The world's first bagel was produced in 1783 as a tribute to Jan Sobieski, King of Poland. The king, a renowned horseman, had just saved the people of Austria from an onslaught by Turkish invaders. In gratitude, a local baker shaped yeast dough into the shape of stirrup to honor him and called it the Austrian word for stirrup, beugel. The roll soon became a hit throughout Eastern Europe. Over time, its shape evolved into a circle with a hole in the center and its named was converted to its modern form, bagel.

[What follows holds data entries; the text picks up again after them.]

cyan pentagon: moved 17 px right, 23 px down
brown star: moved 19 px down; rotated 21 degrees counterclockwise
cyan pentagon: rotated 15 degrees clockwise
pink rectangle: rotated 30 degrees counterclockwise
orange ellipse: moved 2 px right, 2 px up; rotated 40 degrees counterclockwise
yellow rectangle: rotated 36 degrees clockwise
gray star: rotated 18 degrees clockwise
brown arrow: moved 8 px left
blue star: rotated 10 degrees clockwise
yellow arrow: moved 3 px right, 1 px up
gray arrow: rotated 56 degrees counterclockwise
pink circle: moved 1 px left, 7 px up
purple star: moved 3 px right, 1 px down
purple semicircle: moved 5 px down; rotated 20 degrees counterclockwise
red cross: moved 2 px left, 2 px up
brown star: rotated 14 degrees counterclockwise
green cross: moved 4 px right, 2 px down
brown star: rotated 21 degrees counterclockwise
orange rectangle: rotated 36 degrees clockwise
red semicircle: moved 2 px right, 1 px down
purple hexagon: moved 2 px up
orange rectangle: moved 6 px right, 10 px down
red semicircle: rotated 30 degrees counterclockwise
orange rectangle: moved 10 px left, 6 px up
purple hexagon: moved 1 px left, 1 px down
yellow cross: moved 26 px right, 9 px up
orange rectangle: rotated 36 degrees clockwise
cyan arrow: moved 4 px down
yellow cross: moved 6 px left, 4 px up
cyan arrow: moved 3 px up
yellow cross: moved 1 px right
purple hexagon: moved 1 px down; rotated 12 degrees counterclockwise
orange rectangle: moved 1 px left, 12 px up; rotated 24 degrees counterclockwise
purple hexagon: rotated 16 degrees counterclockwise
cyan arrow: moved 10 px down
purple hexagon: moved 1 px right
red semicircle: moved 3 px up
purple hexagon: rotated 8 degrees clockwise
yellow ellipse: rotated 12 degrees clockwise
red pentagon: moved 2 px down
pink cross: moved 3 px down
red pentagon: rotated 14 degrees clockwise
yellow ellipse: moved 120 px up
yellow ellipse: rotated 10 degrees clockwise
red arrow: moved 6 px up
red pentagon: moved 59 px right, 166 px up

Bagels came to New York in the 1880s, with the immigration of hundreds of thousands of Eastern European Jews. Vendors used to thread the hole-shaped bread onto dowels and hawk them on street corners. The pronunciation of the word never changed, but the spelling was Americanized to bagel. In 1907, the International Bagel Bakers Union was founded in New York City. Members of the elite group, which was only open to sons of union members, fiercely safeguarded the recipe for bagels, which were usually boiled or "kettled" in vats of boiling hot water before baking. Bagel makers traditionally worked in teams of four, with two men making the dough and shaping the bagels, one boils them, and the fourth baking them.
The two most well-known styles of traditional bagel in North America are the Montreal bagel and the New York-style bagel. The Montreal bagel contains malt and egg but no salt; it is boiled in honey-sweetened water before baking in a wood oven; and it is predominantly either of the “black seed” (poppy) or “white seed” (sesame) variety. The New York bagel contains salt and malt and is also boiled prior to baking in a standard oven. The resulting New York bagel is puffy with a noticeable crust, while the Montreal bagel is smaller (though with a larger hole), chewier, and sweeter. In addition to the plain bagel, variants feature seasoning on the outside, including sesame, garlic, poppy seed, onion, rye, and salt. The “everything” bagel is a mixture of all of the above.
The bagel has come a long way and is now part of everyone’s everyday culture. Its constant reincarnation insures that it will stay and be desired by all who try it. Today bagels are no longer an "ethnic" food as millions of Americans embrace the breads as a healthful breakfast choice or snack.